After locating the line with "UNI VC-SLM-6 Single Arm" below, output it and each following line exactly, stopping after the line with "Além disso, é importante adotar uma". No pictures.

[Stored items from a collection]
────────
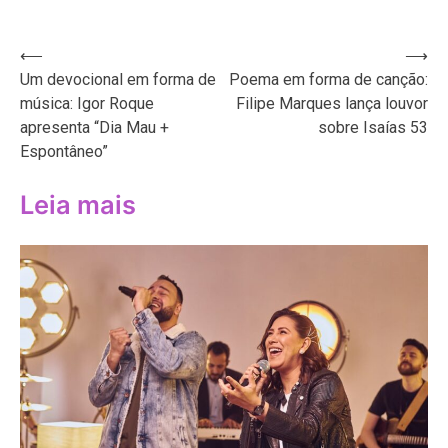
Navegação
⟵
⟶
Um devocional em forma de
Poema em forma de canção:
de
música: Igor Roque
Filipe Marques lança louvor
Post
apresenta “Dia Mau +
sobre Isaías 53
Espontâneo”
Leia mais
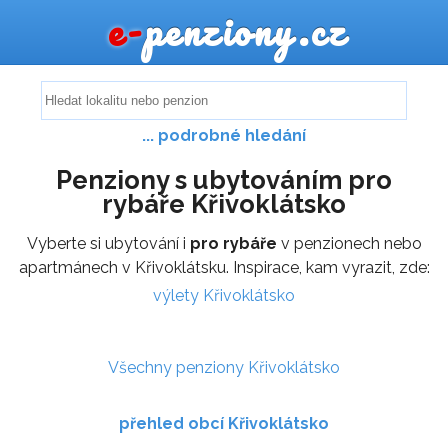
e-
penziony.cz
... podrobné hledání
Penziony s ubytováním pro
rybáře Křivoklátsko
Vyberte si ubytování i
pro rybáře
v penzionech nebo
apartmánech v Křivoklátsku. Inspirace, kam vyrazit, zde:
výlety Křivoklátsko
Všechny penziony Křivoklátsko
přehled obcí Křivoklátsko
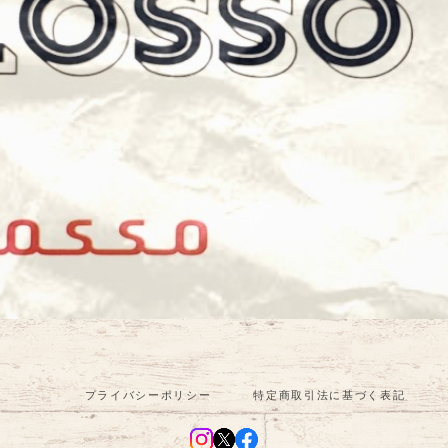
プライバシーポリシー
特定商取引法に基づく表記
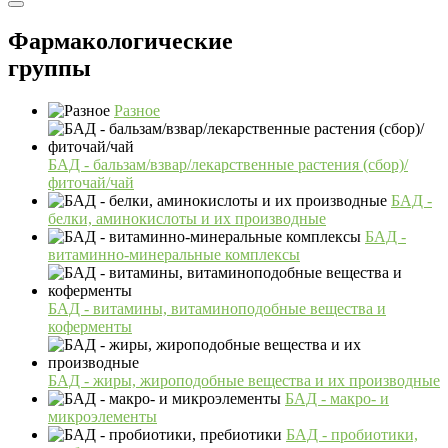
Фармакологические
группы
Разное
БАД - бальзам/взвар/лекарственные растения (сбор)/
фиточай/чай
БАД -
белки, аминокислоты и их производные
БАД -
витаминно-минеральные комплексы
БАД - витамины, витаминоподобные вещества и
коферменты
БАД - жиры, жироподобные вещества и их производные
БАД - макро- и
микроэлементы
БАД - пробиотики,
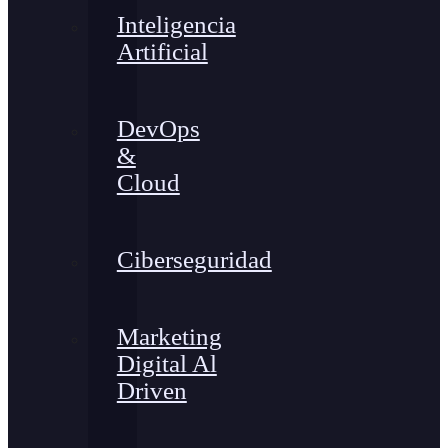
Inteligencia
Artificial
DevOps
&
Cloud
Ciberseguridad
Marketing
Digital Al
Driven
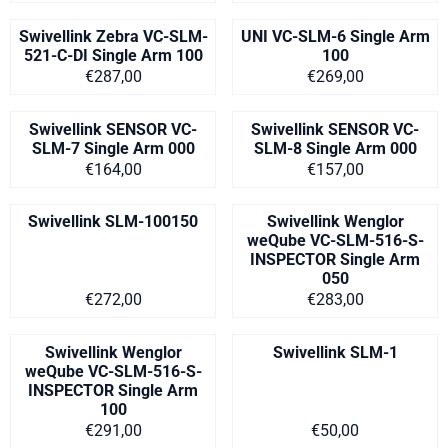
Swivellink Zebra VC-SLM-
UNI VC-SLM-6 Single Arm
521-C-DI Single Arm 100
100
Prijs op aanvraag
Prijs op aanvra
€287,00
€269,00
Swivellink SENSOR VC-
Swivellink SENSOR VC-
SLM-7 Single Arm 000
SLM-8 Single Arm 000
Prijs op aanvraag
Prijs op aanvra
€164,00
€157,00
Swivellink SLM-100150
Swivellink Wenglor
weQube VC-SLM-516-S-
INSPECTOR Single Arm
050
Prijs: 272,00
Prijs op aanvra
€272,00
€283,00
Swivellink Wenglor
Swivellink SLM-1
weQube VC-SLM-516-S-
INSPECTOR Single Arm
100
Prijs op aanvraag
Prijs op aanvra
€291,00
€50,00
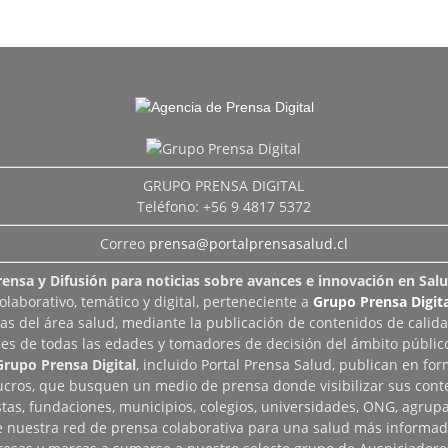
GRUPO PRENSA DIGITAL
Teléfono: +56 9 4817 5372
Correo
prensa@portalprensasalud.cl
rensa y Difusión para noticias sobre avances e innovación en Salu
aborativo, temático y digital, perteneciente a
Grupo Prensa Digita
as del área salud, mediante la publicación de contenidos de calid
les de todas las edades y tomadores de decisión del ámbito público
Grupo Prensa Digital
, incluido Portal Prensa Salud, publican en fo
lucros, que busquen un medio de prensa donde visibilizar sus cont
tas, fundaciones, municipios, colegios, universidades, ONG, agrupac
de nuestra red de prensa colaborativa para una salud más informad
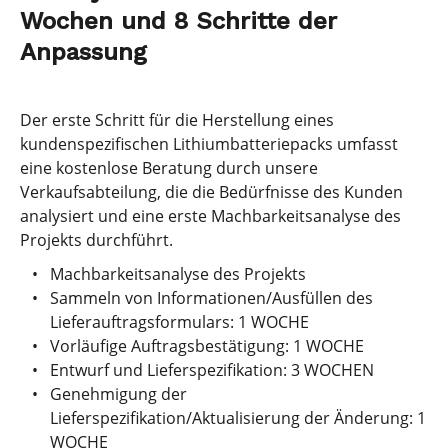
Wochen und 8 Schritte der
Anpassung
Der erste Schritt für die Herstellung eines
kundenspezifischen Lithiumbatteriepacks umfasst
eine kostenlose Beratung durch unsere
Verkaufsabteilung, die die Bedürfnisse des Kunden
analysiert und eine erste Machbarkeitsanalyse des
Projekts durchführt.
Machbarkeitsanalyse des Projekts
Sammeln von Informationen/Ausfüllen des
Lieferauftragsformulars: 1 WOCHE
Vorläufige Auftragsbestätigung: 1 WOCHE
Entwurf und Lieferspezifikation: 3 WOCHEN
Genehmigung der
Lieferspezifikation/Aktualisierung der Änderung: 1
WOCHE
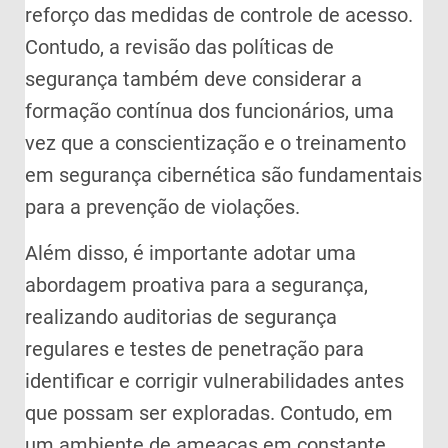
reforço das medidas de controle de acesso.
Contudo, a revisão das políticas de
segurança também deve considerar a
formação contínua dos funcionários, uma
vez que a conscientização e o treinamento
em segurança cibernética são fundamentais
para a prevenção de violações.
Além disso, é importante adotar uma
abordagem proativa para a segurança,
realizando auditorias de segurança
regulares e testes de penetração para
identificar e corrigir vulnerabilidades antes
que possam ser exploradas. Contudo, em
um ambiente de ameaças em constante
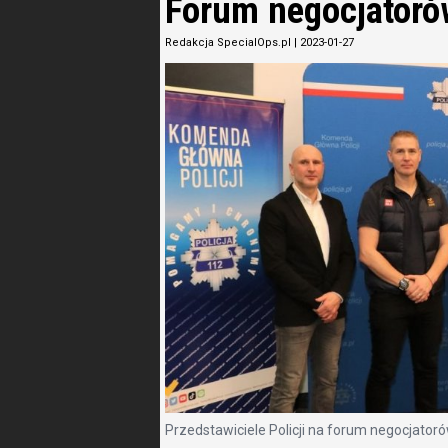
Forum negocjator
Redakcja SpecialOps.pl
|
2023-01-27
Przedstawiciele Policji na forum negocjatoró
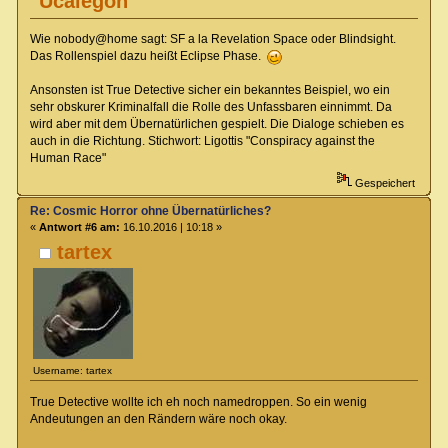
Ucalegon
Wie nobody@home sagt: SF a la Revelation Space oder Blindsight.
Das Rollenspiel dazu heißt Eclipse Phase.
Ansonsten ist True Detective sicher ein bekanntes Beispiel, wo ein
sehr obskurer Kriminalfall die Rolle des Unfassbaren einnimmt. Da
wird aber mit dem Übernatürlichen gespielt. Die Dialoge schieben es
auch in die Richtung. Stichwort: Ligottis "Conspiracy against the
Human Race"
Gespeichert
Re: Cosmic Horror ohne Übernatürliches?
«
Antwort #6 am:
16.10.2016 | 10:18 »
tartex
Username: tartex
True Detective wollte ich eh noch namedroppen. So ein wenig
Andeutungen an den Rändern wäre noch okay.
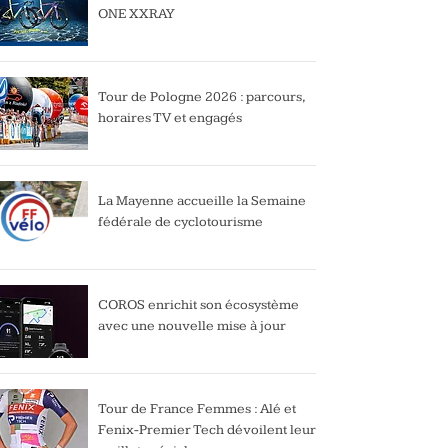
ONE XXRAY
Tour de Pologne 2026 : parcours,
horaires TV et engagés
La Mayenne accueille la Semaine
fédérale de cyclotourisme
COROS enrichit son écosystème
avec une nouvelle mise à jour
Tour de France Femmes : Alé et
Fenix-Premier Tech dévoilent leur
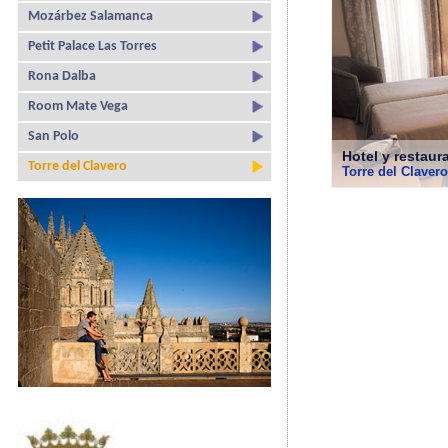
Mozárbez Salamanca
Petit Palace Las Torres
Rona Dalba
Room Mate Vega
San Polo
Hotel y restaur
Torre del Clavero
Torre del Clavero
────────
→ OUTPUT FOR THIS TASK
UNI VC-SLM-6 Single Arm
521-C-DI Single Arm 100
100
Prijs op aanvraag
Prijs op aanvra
€287,00
€269,00
Swivellink SENSOR VC-
Swivellink SENSOR VC-
SLM-7 Single Arm 000
SLM-8 Single Arm 000
Prijs op aanvraag
Prijs op aanvra
€164,00
€157,00
Swivellink SLM-100150
Swivellink Wenglor
weQube VC-SLM-516-S-
INSPECTOR Single Arm
050
Prijs: 272,00
Prijs op aanvra
€272,00
€283,00
Swivellink Wenglor
Swivellink SLM-1
weQube VC-SLM-516-S-
INSPECTOR Single Arm
100
Prijs op aanvraag
Prijs op aanvra
€291,00
€50,00
GRUPO PRENSA DIGITAL
Teléfono: +56 9 4817 5372
Correo
prensa@portalprensasalud.cl
rensa y Difusión para noticias sobre avances e innovación en Salu
aborativo, temático y digital, perteneciente a
Grupo Prensa Digita
as del área salud, mediante la publicación de contenidos de calid
les de todas las edades y tomadores de decisión del ámbito público
Grupo Prensa Digital
, incluido Portal Prensa Salud, publican en fo
lucros, que busquen un medio de prensa donde visibilizar sus cont
tas, fundaciones, municipios, colegios, universidades, ONG, agrupac
de nuestra red de prensa colaborativa para una salud más informad
Wochen und 8 Schritte der
Anpassung
Der erste Schritt für die Herstellung eines
kundenspezifischen Lithiumbatteriepacks umfasst
eine kostenlose Beratung durch unsere
Verkaufsabteilung, die die Bedürfnisse des Kunden
analysiert und eine erste Machbarkeitsanalyse des
Projekts durchführt.
Machbarkeitsanalyse des Projekts
Sammeln von Informationen/Ausfüllen des
Lieferauftragsformulars: 1 WOCHE
Vorläufige Auftragsbestätigung: 1 WOCHE
Entwurf und Lieferspezifikation: 3 WOCHEN
Genehmigung der
Lieferspezifikation/Aktualisierung der Änderung: 1
WOCHE
reforço das medidas de controle de acesso.
Contudo, a revisão das políticas de
segurança também deve considerar a
formação contínua dos funcionários, uma
vez que a conscientização e o treinamento
em segurança cibernética são fundamentais
para a prevenção de violações.
Além disso, é importante adotar uma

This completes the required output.